WHAT YOU HAVE TO DO> Copy each record exactly as it reads, leaving out any pictures it holds.

DATASET EXTRACT>
====

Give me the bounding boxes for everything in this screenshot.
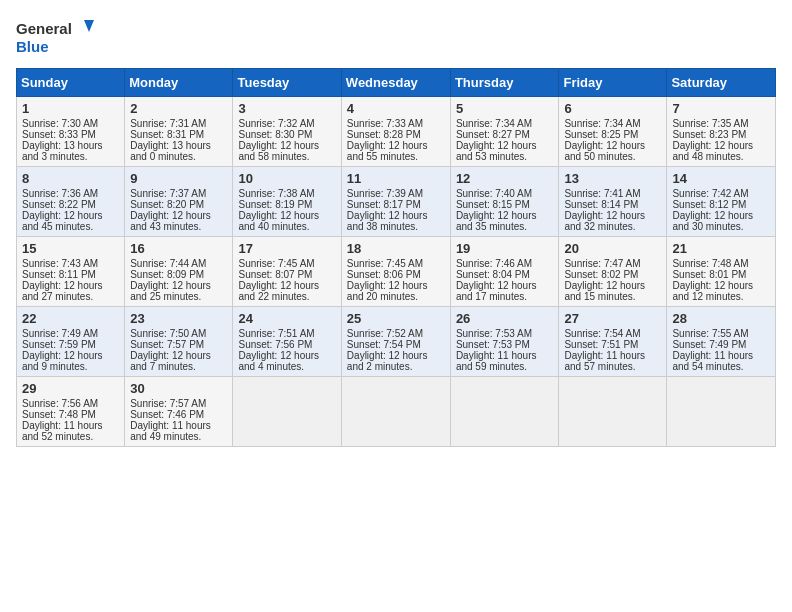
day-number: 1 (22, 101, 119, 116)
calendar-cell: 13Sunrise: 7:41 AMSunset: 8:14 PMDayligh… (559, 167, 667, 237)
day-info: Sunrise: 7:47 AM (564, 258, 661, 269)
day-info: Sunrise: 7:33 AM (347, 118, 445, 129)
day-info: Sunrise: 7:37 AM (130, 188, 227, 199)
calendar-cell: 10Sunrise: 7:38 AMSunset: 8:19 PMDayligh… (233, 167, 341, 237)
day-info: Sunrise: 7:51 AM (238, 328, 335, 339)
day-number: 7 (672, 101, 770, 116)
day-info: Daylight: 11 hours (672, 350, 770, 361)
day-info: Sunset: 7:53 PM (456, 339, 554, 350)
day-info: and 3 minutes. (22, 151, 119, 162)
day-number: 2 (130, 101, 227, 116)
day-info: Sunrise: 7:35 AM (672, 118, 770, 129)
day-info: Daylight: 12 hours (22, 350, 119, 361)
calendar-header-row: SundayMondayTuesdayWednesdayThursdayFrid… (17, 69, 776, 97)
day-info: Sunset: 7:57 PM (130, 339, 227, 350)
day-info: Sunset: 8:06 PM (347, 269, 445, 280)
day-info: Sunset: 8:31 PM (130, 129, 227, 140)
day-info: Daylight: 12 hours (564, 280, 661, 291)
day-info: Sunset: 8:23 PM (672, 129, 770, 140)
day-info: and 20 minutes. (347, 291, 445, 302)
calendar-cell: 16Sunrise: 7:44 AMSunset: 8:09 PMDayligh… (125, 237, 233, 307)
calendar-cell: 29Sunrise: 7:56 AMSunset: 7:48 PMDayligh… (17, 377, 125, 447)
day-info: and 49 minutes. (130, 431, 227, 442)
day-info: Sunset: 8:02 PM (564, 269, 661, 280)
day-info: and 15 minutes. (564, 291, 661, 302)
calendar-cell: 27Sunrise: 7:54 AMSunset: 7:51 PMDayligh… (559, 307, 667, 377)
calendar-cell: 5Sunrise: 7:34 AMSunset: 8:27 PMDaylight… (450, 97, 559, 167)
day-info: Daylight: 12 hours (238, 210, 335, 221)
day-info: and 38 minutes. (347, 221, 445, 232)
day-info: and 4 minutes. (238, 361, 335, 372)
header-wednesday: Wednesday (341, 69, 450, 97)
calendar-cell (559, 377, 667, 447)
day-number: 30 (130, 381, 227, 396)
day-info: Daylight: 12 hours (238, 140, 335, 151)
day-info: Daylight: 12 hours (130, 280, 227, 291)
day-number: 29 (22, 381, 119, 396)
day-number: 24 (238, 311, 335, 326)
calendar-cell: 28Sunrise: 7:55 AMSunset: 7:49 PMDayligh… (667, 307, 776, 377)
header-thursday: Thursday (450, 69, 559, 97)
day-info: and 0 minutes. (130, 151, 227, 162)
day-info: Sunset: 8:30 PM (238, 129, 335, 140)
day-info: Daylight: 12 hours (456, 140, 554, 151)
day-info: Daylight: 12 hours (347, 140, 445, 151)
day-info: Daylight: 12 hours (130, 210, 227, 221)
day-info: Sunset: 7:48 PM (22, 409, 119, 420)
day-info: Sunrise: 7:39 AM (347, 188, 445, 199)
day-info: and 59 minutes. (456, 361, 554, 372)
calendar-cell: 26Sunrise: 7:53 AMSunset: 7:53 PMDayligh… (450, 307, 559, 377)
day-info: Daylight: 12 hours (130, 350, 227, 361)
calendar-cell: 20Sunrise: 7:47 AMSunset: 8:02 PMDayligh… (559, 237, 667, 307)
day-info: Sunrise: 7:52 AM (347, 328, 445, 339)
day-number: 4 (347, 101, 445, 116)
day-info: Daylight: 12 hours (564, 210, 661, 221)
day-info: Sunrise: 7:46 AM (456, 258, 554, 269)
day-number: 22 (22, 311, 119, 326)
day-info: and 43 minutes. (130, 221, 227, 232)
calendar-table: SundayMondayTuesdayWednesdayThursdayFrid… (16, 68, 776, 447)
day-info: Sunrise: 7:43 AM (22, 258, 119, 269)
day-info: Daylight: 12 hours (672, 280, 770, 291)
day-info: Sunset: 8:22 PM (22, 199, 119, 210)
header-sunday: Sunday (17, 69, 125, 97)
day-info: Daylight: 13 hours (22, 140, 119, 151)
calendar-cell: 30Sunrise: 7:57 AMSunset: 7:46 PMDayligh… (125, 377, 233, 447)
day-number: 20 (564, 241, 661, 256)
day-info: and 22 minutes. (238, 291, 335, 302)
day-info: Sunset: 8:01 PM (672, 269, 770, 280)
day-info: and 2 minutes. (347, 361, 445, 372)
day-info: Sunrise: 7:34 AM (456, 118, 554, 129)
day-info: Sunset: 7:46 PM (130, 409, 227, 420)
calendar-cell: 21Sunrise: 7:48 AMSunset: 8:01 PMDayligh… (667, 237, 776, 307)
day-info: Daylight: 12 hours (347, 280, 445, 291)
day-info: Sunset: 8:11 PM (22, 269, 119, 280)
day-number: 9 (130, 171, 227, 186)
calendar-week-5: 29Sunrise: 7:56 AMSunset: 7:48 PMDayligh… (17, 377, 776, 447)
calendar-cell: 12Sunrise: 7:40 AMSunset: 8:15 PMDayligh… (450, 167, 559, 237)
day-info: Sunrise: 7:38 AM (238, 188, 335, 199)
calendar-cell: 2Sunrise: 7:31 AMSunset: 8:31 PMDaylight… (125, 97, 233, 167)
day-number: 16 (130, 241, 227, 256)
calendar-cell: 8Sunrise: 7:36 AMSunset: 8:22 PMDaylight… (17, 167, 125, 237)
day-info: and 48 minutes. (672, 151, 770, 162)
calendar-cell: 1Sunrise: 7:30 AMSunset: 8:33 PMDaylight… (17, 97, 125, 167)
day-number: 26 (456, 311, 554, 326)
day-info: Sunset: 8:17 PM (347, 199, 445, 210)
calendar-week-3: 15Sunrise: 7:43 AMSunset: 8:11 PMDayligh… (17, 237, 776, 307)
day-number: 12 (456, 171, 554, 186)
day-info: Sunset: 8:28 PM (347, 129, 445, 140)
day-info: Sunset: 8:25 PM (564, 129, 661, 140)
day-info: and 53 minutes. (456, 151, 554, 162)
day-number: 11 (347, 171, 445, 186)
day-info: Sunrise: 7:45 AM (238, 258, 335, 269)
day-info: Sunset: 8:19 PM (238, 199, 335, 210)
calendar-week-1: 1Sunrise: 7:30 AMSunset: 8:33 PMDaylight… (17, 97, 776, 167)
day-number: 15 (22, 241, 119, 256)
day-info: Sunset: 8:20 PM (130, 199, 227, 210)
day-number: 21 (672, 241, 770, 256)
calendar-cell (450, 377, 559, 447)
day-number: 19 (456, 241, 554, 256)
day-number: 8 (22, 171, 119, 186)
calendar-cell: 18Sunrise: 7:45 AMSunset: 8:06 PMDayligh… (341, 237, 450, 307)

====

EXERCISE RESULT>
Give me the bounding boxes for everything in this screenshot.
day-number: 1 (22, 101, 119, 116)
calendar-cell: 13Sunrise: 7:41 AMSunset: 8:14 PMDayligh… (559, 167, 667, 237)
day-info: Sunrise: 7:47 AM (564, 258, 661, 269)
day-info: Sunrise: 7:33 AM (347, 118, 445, 129)
day-info: Sunrise: 7:37 AM (130, 188, 227, 199)
calendar-cell: 10Sunrise: 7:38 AMSunset: 8:19 PMDayligh… (233, 167, 341, 237)
day-info: Sunrise: 7:51 AM (238, 328, 335, 339)
day-number: 7 (672, 101, 770, 116)
day-info: Daylight: 11 hours (672, 350, 770, 361)
day-info: Sunset: 7:53 PM (456, 339, 554, 350)
day-info: and 3 minutes. (22, 151, 119, 162)
day-number: 2 (130, 101, 227, 116)
day-info: Sunrise: 7:35 AM (672, 118, 770, 129)
day-info: Daylight: 12 hours (22, 350, 119, 361)
calendar-header-row: SundayMondayTuesdayWednesdayThursdayFrid… (17, 69, 776, 97)
day-info: Sunset: 7:57 PM (130, 339, 227, 350)
day-info: Sunset: 8:06 PM (347, 269, 445, 280)
day-info: Sunset: 8:31 PM (130, 129, 227, 140)
day-info: Daylight: 12 hours (564, 280, 661, 291)
day-info: Sunset: 8:23 PM (672, 129, 770, 140)
day-info: and 20 minutes. (347, 291, 445, 302)
calendar-cell: 16Sunrise: 7:44 AMSunset: 8:09 PMDayligh… (125, 237, 233, 307)
calendar-cell: 29Sunrise: 7:56 AMSunset: 7:48 PMDayligh… (17, 377, 125, 447)
day-info: and 49 minutes. (130, 431, 227, 442)
day-info: Sunset: 8:02 PM (564, 269, 661, 280)
day-info: and 15 minutes. (564, 291, 661, 302)
calendar-cell: 27Sunrise: 7:54 AMSunset: 7:51 PMDayligh… (559, 307, 667, 377)
calendar-cell: 5Sunrise: 7:34 AMSunset: 8:27 PMDaylight… (450, 97, 559, 167)
day-info: Daylight: 12 hours (238, 210, 335, 221)
day-info: and 38 minutes. (347, 221, 445, 232)
day-info: and 4 minutes. (238, 361, 335, 372)
header-wednesday: Wednesday (341, 69, 450, 97)
calendar-cell (559, 377, 667, 447)
day-number: 30 (130, 381, 227, 396)
day-info: Daylight: 12 hours (238, 140, 335, 151)
day-info: Daylight: 12 hours (130, 280, 227, 291)
day-number: 29 (22, 381, 119, 396)
day-number: 24 (238, 311, 335, 326)
calendar-cell: 28Sunrise: 7:55 AMSunset: 7:49 PMDayligh… (667, 307, 776, 377)
header-thursday: Thursday (450, 69, 559, 97)
day-info: and 0 minutes. (130, 151, 227, 162)
day-info: Sunset: 8:30 PM (238, 129, 335, 140)
day-info: Daylight: 12 hours (456, 140, 554, 151)
day-info: Daylight: 12 hours (347, 140, 445, 151)
day-info: Daylight: 12 hours (130, 210, 227, 221)
day-info: Sunset: 7:48 PM (22, 409, 119, 420)
day-info: Sunrise: 7:39 AM (347, 188, 445, 199)
day-info: and 59 minutes. (456, 361, 554, 372)
calendar-cell: 26Sunrise: 7:53 AMSunset: 7:53 PMDayligh… (450, 307, 559, 377)
day-info: Daylight: 12 hours (130, 350, 227, 361)
calendar-cell: 20Sunrise: 7:47 AMSunset: 8:02 PMDayligh… (559, 237, 667, 307)
day-info: Sunrise: 7:52 AM (347, 328, 445, 339)
day-number: 4 (347, 101, 445, 116)
day-info: Daylight: 12 hours (564, 210, 661, 221)
day-info: Sunrise: 7:46 AM (456, 258, 554, 269)
day-number: 22 (22, 311, 119, 326)
day-info: and 43 minutes. (130, 221, 227, 232)
calendar-table: SundayMondayTuesdayWednesdayThursdayFrid… (16, 68, 776, 447)
day-info: Sunrise: 7:43 AM (22, 258, 119, 269)
day-info: Daylight: 12 hours (672, 280, 770, 291)
day-info: Sunset: 8:22 PM (22, 199, 119, 210)
header-sunday: Sunday (17, 69, 125, 97)
day-info: Daylight: 13 hours (22, 140, 119, 151)
calendar-cell: 30Sunrise: 7:57 AMSunset: 7:46 PMDayligh… (125, 377, 233, 447)
day-number: 20 (564, 241, 661, 256)
day-info: and 22 minutes. (238, 291, 335, 302)
day-info: Sunset: 8:01 PM (672, 269, 770, 280)
day-info: and 2 minutes. (347, 361, 445, 372)
day-info: Sunrise: 7:34 AM (456, 118, 554, 129)
day-info: Sunset: 7:46 PM (130, 409, 227, 420)
calendar-cell: 21Sunrise: 7:48 AMSunset: 8:01 PMDayligh… (667, 237, 776, 307)
day-info: Daylight: 12 hours (347, 280, 445, 291)
day-info: Sunset: 8:11 PM (22, 269, 119, 280)
day-number: 9 (130, 171, 227, 186)
calendar-week-5: 29Sunrise: 7:56 AMSunset: 7:48 PMDayligh… (17, 377, 776, 447)
calendar-cell: 12Sunrise: 7:40 AMSunset: 8:15 PMDayligh… (450, 167, 559, 237)
day-info: Sunrise: 7:38 AM (238, 188, 335, 199)
calendar-cell: 2Sunrise: 7:31 AMSunset: 8:31 PMDaylight… (125, 97, 233, 167)
day-number: 16 (130, 241, 227, 256)
calendar-cell: 8Sunrise: 7:36 AMSunset: 8:22 PMDaylight… (17, 167, 125, 237)
day-info: and 48 minutes. (672, 151, 770, 162)
calendar-cell: 1Sunrise: 7:30 AMSunset: 8:33 PMDaylight… (17, 97, 125, 167)
day-number: 26 (456, 311, 554, 326)
day-info: Sunset: 8:17 PM (347, 199, 445, 210)
calendar-week-3: 15Sunrise: 7:43 AMSunset: 8:11 PMDayligh… (17, 237, 776, 307)
day-number: 12 (456, 171, 554, 186)
day-info: Sunset: 8:28 PM (347, 129, 445, 140)
day-info: Sunset: 8:25 PM (564, 129, 661, 140)
day-info: and 53 minutes. (456, 151, 554, 162)
day-number: 11 (347, 171, 445, 186)
day-info: Sunrise: 7:45 AM (238, 258, 335, 269)
day-info: Sunset: 8:19 PM (238, 199, 335, 210)
calendar-week-1: 1Sunrise: 7:30 AMSunset: 8:33 PMDaylight… (17, 97, 776, 167)
day-number: 15 (22, 241, 119, 256)
day-info: Sunset: 8:20 PM (130, 199, 227, 210)
day-number: 21 (672, 241, 770, 256)
calendar-cell (450, 377, 559, 447)
day-number: 19 (456, 241, 554, 256)
day-number: 8 (22, 171, 119, 186)
calendar-cell: 18Sunrise: 7:45 AMSunset: 8:06 PMDayligh… (341, 237, 450, 307)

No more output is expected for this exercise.